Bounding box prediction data
== == ==
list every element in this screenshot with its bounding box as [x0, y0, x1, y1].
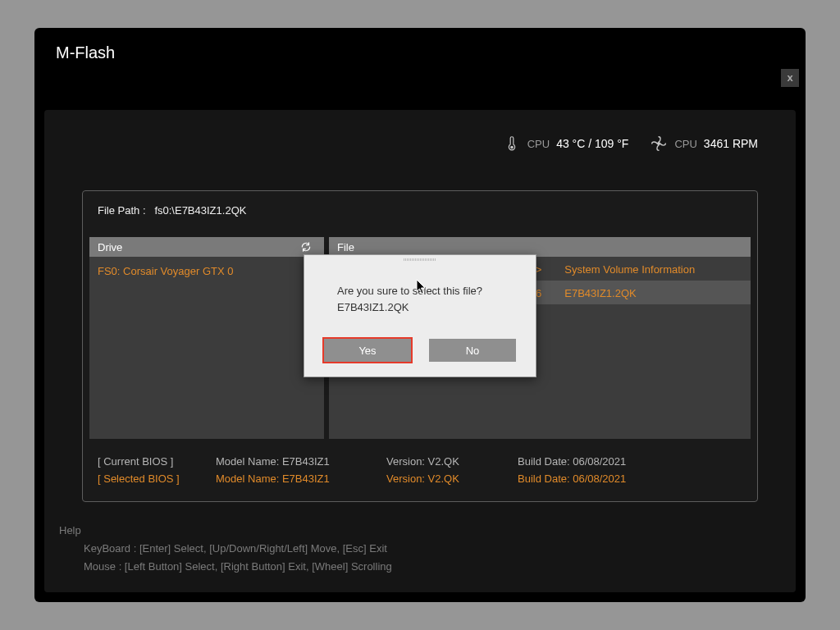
- confirm-dialog: Are you sure to select this file? E7B43I…: [304, 254, 536, 377]
- help-title: Help: [59, 522, 392, 540]
- file-header-label: File: [337, 241, 354, 253]
- dialog-drag-handle[interactable]: [304, 255, 536, 263]
- current-bios-line: [ Current BIOS ] Model Name: E7B43IZ1 Ve…: [98, 455, 742, 468]
- drive-header-label: Drive: [98, 241, 122, 253]
- cpu-fan-value: 3461 RPM: [704, 137, 758, 150]
- file-path-value: fs0:\E7B43IZ1.2QK: [154, 204, 246, 217]
- drive-list: FS0: Corsair Voyager GTX 0: [89, 257, 324, 439]
- file-name: System Volume Information: [553, 257, 751, 281]
- selected-bios-build: Build Date: 06/08/2021: [518, 472, 626, 485]
- selected-bios-model: Model Name: E7B43IZ1: [216, 472, 362, 485]
- help-mouse: Mouse : [Left Button] Select, [Right But…: [59, 558, 392, 576]
- bios-info: [ Current BIOS ] Model Name: E7B43IZ1 Ve…: [98, 455, 742, 485]
- app-title: M-Flash: [56, 43, 115, 62]
- dialog-message: Are you sure to select this file? E7B43I…: [304, 263, 536, 322]
- cpu-fan-label: CPU: [674, 138, 696, 150]
- no-button[interactable]: No: [429, 339, 516, 362]
- current-bios-label: [ Current BIOS ]: [98, 455, 191, 468]
- current-bios-version: Version: V2.QK: [386, 455, 493, 468]
- help-keyboard: KeyBoard : [Enter] Select, [Up/Down/Righ…: [59, 540, 392, 558]
- cpu-temp-stat: CPU 43 °C / 109 °F: [503, 135, 629, 153]
- file-name: E7B43IZ1.2QK: [553, 281, 751, 304]
- dialog-buttons: Yes No: [304, 339, 536, 362]
- dialog-line2: E7B43IZ1.2QK: [337, 299, 503, 316]
- selected-bios-label: [ Selected BIOS ]: [98, 472, 191, 485]
- svg-point-0: [510, 146, 514, 149]
- thermometer-icon: [503, 135, 521, 153]
- file-path-row: File Path : fs0:\E7B43IZ1.2QK: [83, 191, 757, 225]
- cpu-fan-stat: CPU 3461 RPM: [650, 135, 758, 153]
- selected-bios-line: [ Selected BIOS ] Model Name: E7B43IZ1 V…: [98, 472, 742, 485]
- help-section: Help KeyBoard : [Enter] Select, [Up/Down…: [59, 522, 392, 576]
- dialog-line1: Are you sure to select this file?: [337, 283, 503, 299]
- current-bios-model: Model Name: E7B43IZ1: [216, 455, 362, 468]
- refresh-icon: [300, 241, 312, 253]
- drive-item[interactable]: FS0: Corsair Voyager GTX 0: [89, 257, 324, 285]
- fan-icon: [650, 135, 668, 153]
- current-bios-build: Build Date: 06/08/2021: [518, 455, 626, 468]
- selected-bios-version: Version: V2.QK: [386, 472, 493, 485]
- status-bar: CPU 43 °C / 109 °F CPU 3461 RPM: [503, 135, 758, 153]
- drive-column: Drive FS0: Corsair Voyager GTX 0: [89, 237, 324, 439]
- yes-button[interactable]: Yes: [324, 339, 411, 362]
- close-button[interactable]: x: [781, 69, 799, 87]
- titlebar: M-Flash x: [34, 28, 806, 77]
- grip-icon: [404, 258, 436, 261]
- drive-header: Drive: [89, 237, 324, 257]
- cpu-temp-label: CPU: [527, 138, 550, 150]
- file-path-label: File Path :: [98, 204, 146, 217]
- cpu-temp-value: 43 °C / 109 °F: [556, 137, 628, 150]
== == ==
### EXERCISE
Could you give the number of lines in the entries that contain the string "path"? Only the number, please.

### SOLVED PROBLEM
3